Scan the records below for the word "month". Copy each line where it appears.
• • • •
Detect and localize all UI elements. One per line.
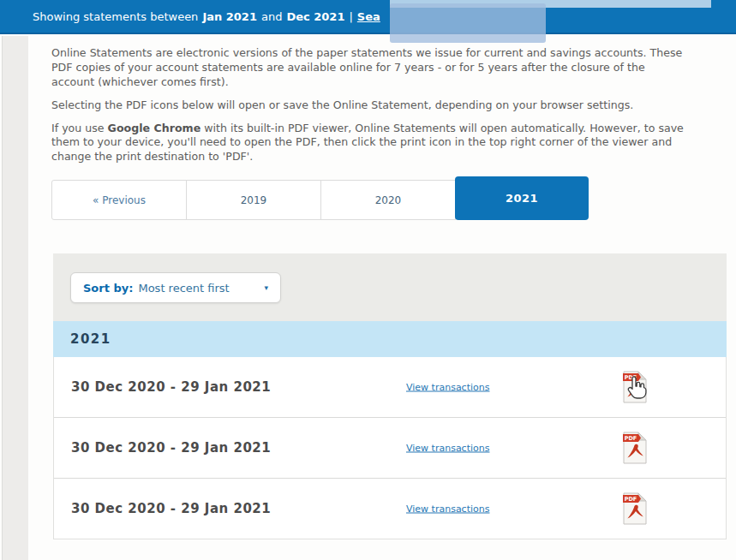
statement-row: 30 Dec 2020 - 29 Jan 2021 View transacti…: [54, 479, 726, 539]
banner-prefix-text: Showing statements between: [33, 10, 198, 23]
year-section-header: 2021: [53, 321, 727, 357]
intro-text-block: Online Statements are electronic version…: [51, 46, 685, 173]
view-transactions-link[interactable]: View transactions: [406, 443, 489, 454]
pdf-ribbon-label: PDF: [625, 374, 637, 381]
pdf-document-icon[interactable]: PDF: [622, 370, 648, 404]
redaction-patch-main: [390, 3, 546, 43]
statement-row: 30 Dec 2020 - 29 Jan 2021 View transacti…: [54, 357, 726, 418]
statement-date-range: 30 Dec 2020 - 29 Jan 2021: [71, 501, 271, 516]
pdf-document-icon[interactable]: PDF: [622, 431, 648, 465]
sort-panel: Sort by: Most recent first ▾: [53, 253, 727, 321]
chevron-down-icon: ▾: [264, 283, 268, 292]
tab-2020[interactable]: 2020: [320, 180, 456, 220]
intro-p3-bold: Google Chrome: [108, 122, 201, 134]
statement-date-range: 30 Dec 2020 - 29 Jan 2021: [71, 440, 271, 456]
view-transactions-link[interactable]: View transactions: [406, 503, 489, 515]
pdf-ribbon-label: PDF: [625, 435, 637, 442]
year-section-label: 2021: [70, 331, 111, 347]
intro-paragraph-2: Selecting the PDF icons below will open …: [51, 98, 685, 113]
page-left-gutter: [2, 36, 28, 560]
banner-end-month: Dec 2021: [286, 10, 344, 23]
sort-by-value: Most recent first: [138, 282, 229, 295]
search-again-link[interactable]: Sea: [357, 10, 380, 23]
sort-by-dropdown[interactable]: Sort by: Most recent first ▾: [70, 272, 281, 303]
statement-row: 30 Dec 2020 - 29 Jan 2021 View transacti…: [54, 418, 726, 479]
view-transactions-link[interactable]: View transactions: [406, 382, 489, 393]
tab-2021[interactable]: 2021: [455, 176, 589, 220]
banner-separator: |: [349, 10, 352, 23]
intro-paragraph-3: If you use Google Chrome with its built-…: [51, 122, 685, 165]
pdf-document-icon[interactable]: PDF: [622, 491, 648, 526]
tab-2019[interactable]: 2019: [186, 180, 321, 220]
statement-list: 30 Dec 2020 - 29 Jan 2021 View transacti…: [53, 357, 727, 539]
statements-card: Sort by: Most recent first ▾ 2021 30 Dec…: [53, 253, 727, 539]
tab-previous[interactable]: « Previous: [51, 180, 187, 220]
sort-by-label: Sort by:: [83, 282, 133, 295]
year-tab-bar: « Previous 2019 2020 2021: [51, 180, 589, 220]
intro-paragraph-1: Online Statements are electronic version…: [51, 46, 685, 90]
statement-date-range: 30 Dec 2020 - 29 Jan 2021: [71, 379, 271, 395]
banner-start-month: Jan 2021: [202, 10, 257, 23]
pdf-ribbon-label: PDF: [625, 496, 637, 503]
banner-connector-text: and: [261, 10, 282, 23]
intro-p3-prefix: If you use: [51, 122, 108, 134]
• • • •
Reply to the exercise:
banner-end-month: Dec 2021: [286, 10, 344, 23]
banner-start-month: Jan 2021: [202, 10, 257, 23]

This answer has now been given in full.